NLTK has been called “a wonderful tool for teaching, and working in, computational linguistics using Python”. The library is open-source and available for use under the Apache License 2.0.
⭐ GitHub Stars: 10.8K | Total Downloads: 264 million
spaCy is an industrial-strength, open-source natural language processing library in Python. spaCy excels at large-scale information extraction tasks. It is written from the ground up in carefully memory-managed Cython. spaCy is the ideal library to use if your application needs to process massive web dumps.

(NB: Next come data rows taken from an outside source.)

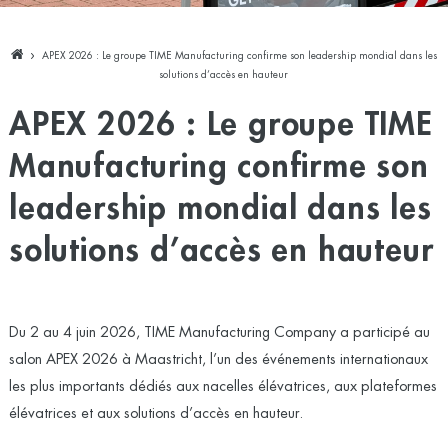
APEX 2026 : Le groupe TIME Manufacturing confirme son leadership mondial dans les
solutions d’accès en hauteur
APEX 2026 : Le groupe TIME
Manufacturing confirme son
leadership mondial dans les
solutions d’accès en hauteur
Du 2 au 4 juin 2026, TIME Manufacturing Company a participé au
salon APEX 2026 à Maastricht, l’un des événements internationaux
les plus importants dédiés aux nacelles élévatrices, aux plateformes
élévatrices et aux solutions d’accès en hauteur.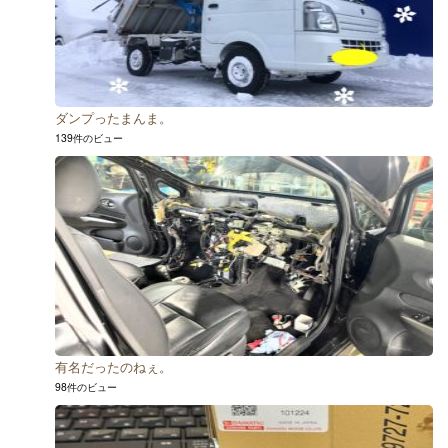
ダンプったまんま。
139件のビュー
有名だったのねぇ。
98件のビュー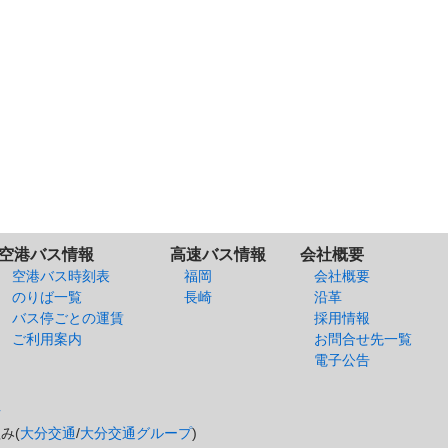
空港バス情報
高速バス情報
会社概要
空港バス時刻表
福岡
会社概要
のりば一覧
長崎
沿革
バス停ごとの運賃
採用情報
ご利用案内
お問合せ先一覧
電子公告
針
み(
大分交通
/
大分交通グループ
)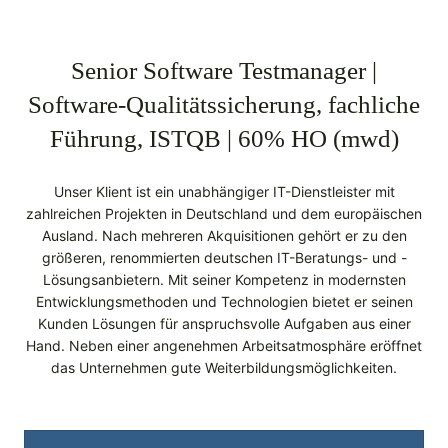
Senior Software Testmanager |
Software-Qualitätssicherung, fachliche
Führung, ISTQB | 60% HO (mwd)
Unser Klient ist ein unabhängiger IT-Dienstleister mit
zahlreichen Projekten in Deutschland und dem europäischen
Ausland. Nach mehreren Akquisitionen gehört er zu den
größeren, renommierten deutschen IT-Beratungs- und -
Lösungsanbietern. Mit seiner Kompetenz in modernsten
Entwicklungsmethoden und Technologien bietet er seinen
Kunden Lösungen für anspruchsvolle Aufgaben aus einer
Hand. Neben einer angenehmen Arbeitsatmosphäre eröffnet
das Unternehmen gute Weiterbildungsmöglichkeiten.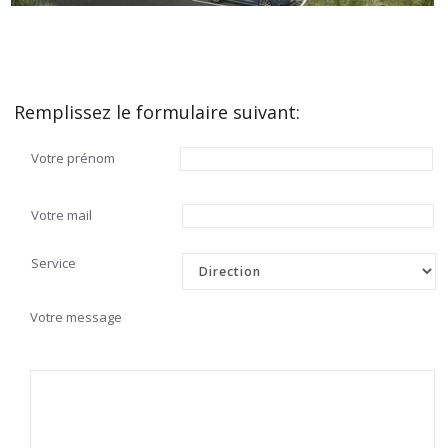
Remplissez le formulaire suivant:
Votre prénom
Votre mail
Service
Votre message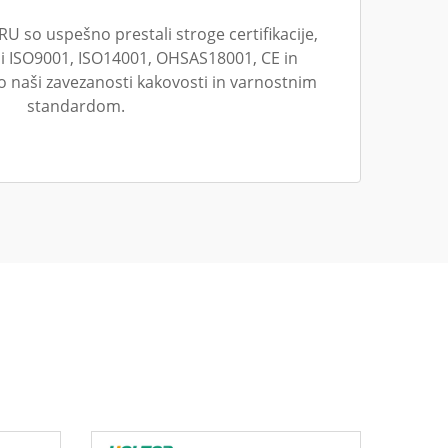
ZRU so uspešno prestali stroge certifikacije,
di ISO9001, ISO14001, OHSAS18001, CE in
 naši zavezanosti kakovosti in varnostnim
standardom.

- spaCy supports CPU and GPU processing.
- Offers support for 66+ languages
- Has 73 trained pipelines for 22 languages
- Multi-task learning with pre-trained transformers like BERT
- Pretrained word vectors
- State-of-the-art speed
- Production-ready training system
- Components for named entity recognition, part-of-speech tagging, dependency parsing, sentence segmentation, text classification, lemmatization, morphological analysis, entity linking and more
- Support for custom TensorFlow and PyTorch models
- Built-in visualizers for syntax and NER
- Easy model packaging, deployment, and workflow management
⭐ GitHub Stars: 23.5K | Total Downloads: 81 million
Gensim is a Python library for topic modeling, document indexing, and similarity retrieval with large corpora. Its principle usership is in the information retrieval and natural language processing communities.
- All algorithms are memory independent so Gensim can process input larger than RAM.
- Intuitive interfaces
- It facilitates the implementation of commonly used algorithms, including Latent Dirichlet Allocation, Random Projections, online Latent Semantic Analysis, and word2vec deep learning.
- Distributed computing: it can run Latent Semantic Analysis and Latent Dirichlet Allocation on a cluster of computers.
⭐ GitHub Stars: 13.2K | Total Downloads: 236 million
Hugging Face Transformers
Hugging Face Transformers is an open-source library by Hugging Face. Transformers allow APIs to easily download and train state-of-the-art pre-trained models. Using pre-trained models can reduce your compute costs, carbon footprint, and save you time from having to train a model from scratch. The models are suitable for a variety of modalities, including:
- Text: classifying text, extracting information, answering questions, translating, summarizing, and even generating text in more than 100 languages.
- Images: image classification, object detection, and segmentation.
- Audio: speech recognition and audio classification.
- Multimodal: table question answering, optical character recognition, information extraction from scanned documents, video classification, and visual question answering.
The transformers’ library supports seamless integration between three of the most popular deep learning libraries: PyTorch, TensorFlow, and JAX. You can train your model in three lines of code in one framework, and load it for inference with another. The architecture of each transformer is defined within a standalone Python module, making them easily customizable for experiments and research.
The library is currently available for use under the Apache License 2.0.